Campbell Brown conceded ‘there is an awakening that is taking place inside the company where the mentality is very much all hands on deck. People have to see how we perform on our promise’.

That awakening needed to be dramatic. Three years to fix things? The urgency is in weeks, days and hours, perhaps even minutes.

In late September, the data of 50 million more FB users was exposed by a security flaw.

So there are significant problems of culture, mindset and behavior to overcome at high speed.

It is all very well for the former UK Deputy Prime Minister Sir Nick Clegg to accept a $1 million a year job as FB’s new Head of Global Affairs and Communications.

But window dressing and image massaging globally will not fix systemic problems of flawed attitudes by highest level executives and highly paid engineers which then leads to a violation of laws.

And parliamentary efforts to tighten significantly the accountability of the tech giants like Facebook seem to be getting scant traction.

The UK’s Digital Culture Media and Sport committee warned in July that the UK faces a democratic crisis founded on the manipulation of personal data.

This is what happened unlawfully to FB’s data and led to the fine.
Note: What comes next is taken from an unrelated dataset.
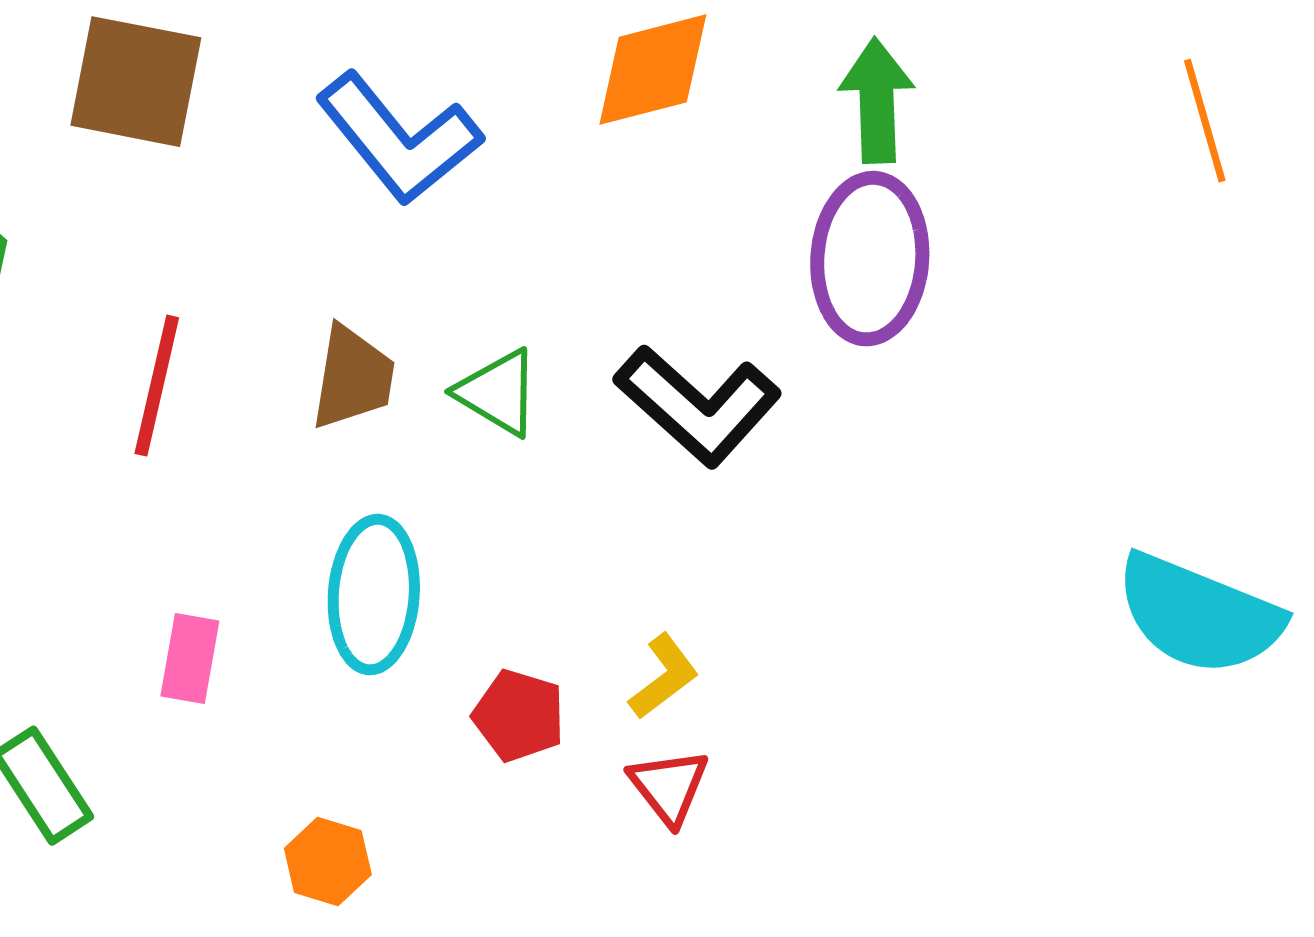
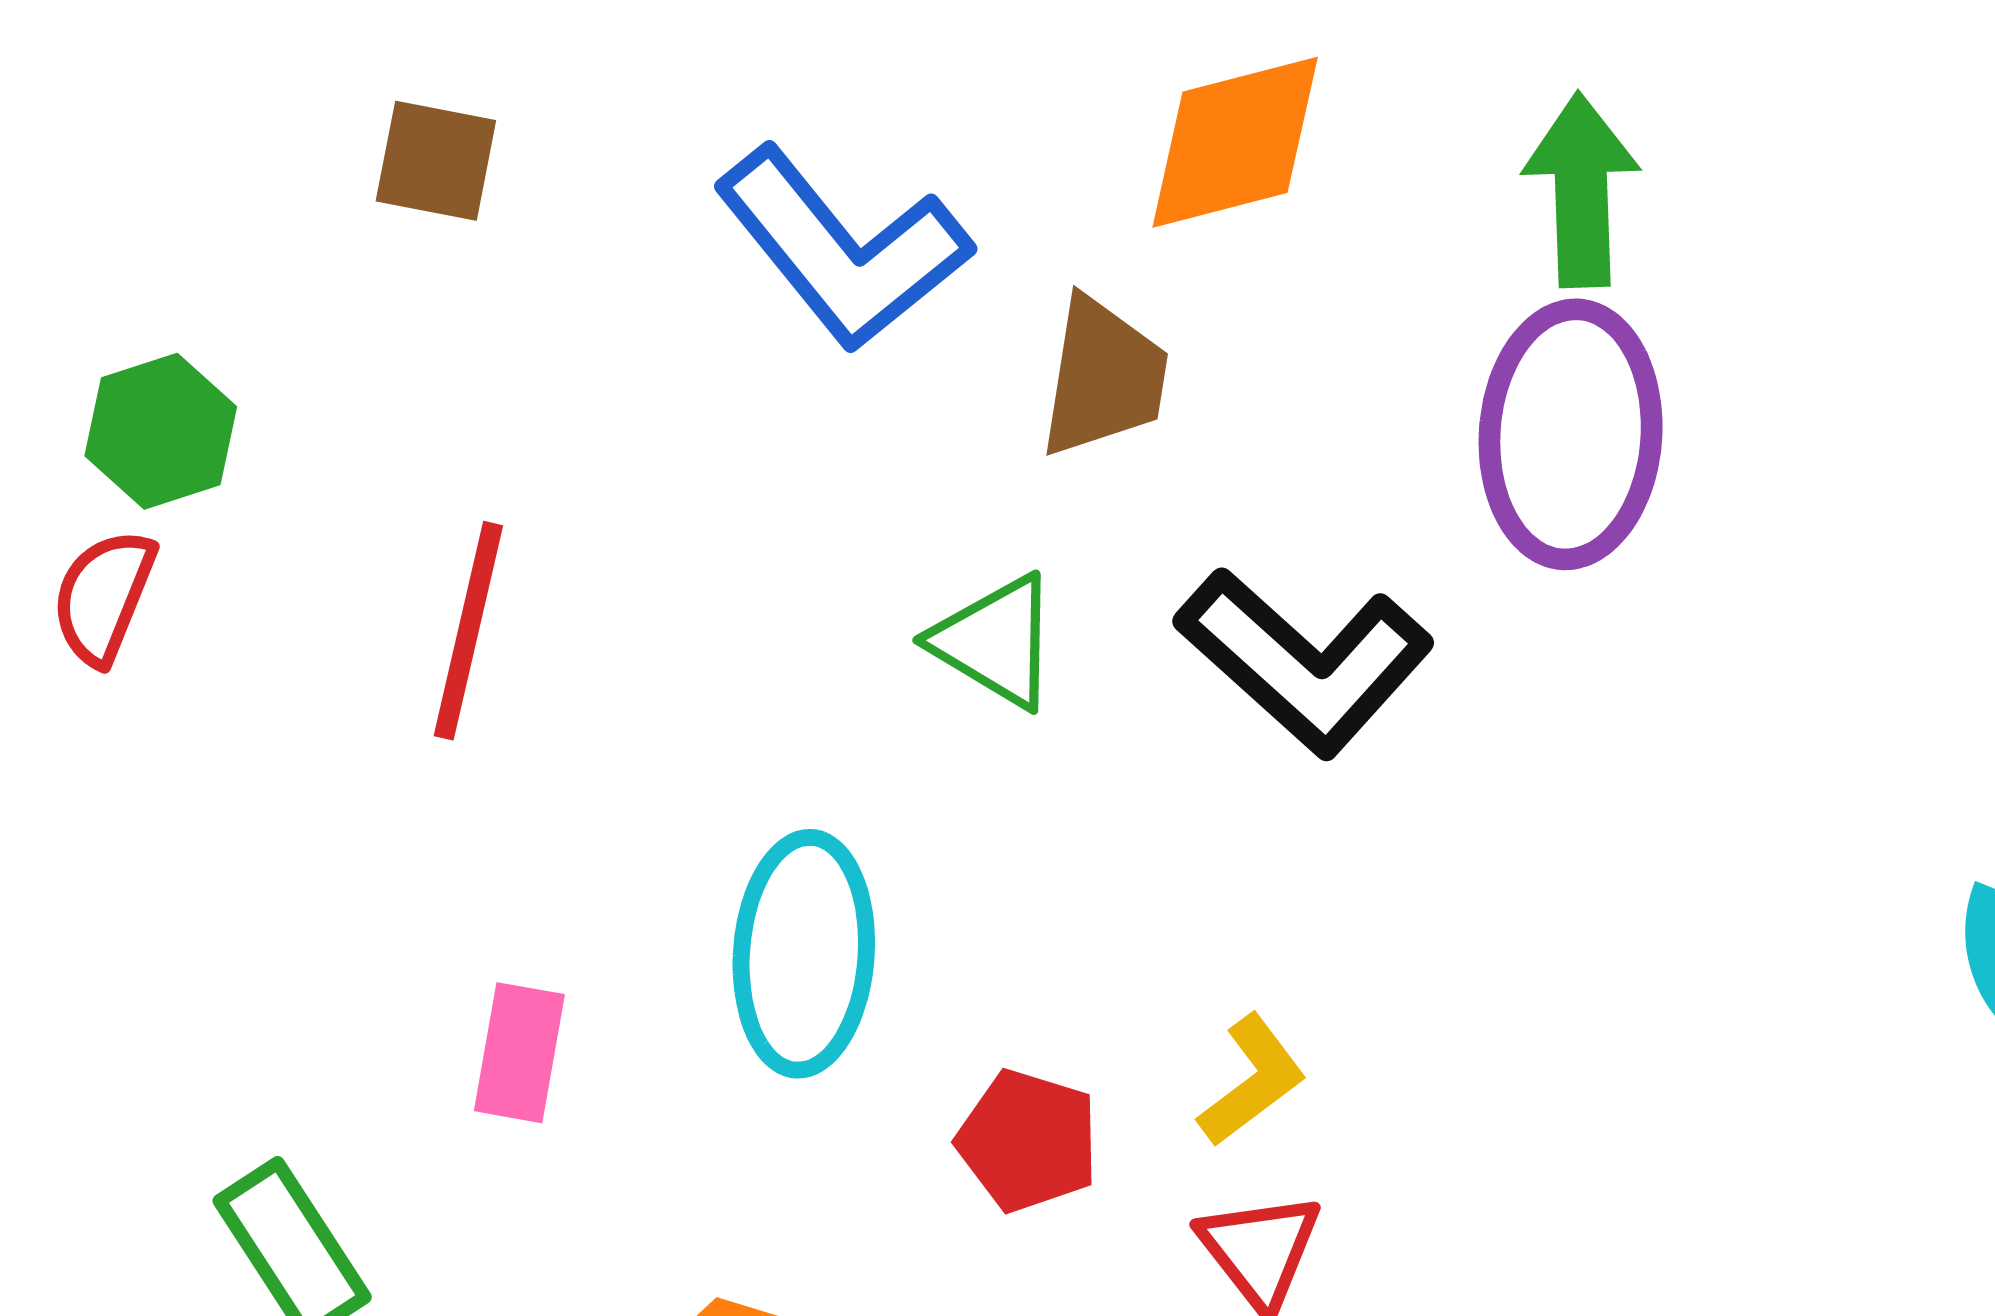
brown square: (136, 82) -> (436, 161), size x0.6
brown trapezoid: (353, 378) -> (1104, 377), moved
MPs demanded new powers for the UK’s Electoral Commission to help block the accelerating scale of manipulation. This would include bigger fines and new regulation of social media firms.

But of 42 recommendations in its interim report, the committee chairman Damian Collins said last week that the government has accepted only three in its official response.

It will probably take an unthinkable digital disaster of seismic proportions to force high speed engagement on these issues.

Then there will be realization that reality is well ahead of the capacities of tech giant’s and political systems alike to define new limits to what is not just acceptable but legal.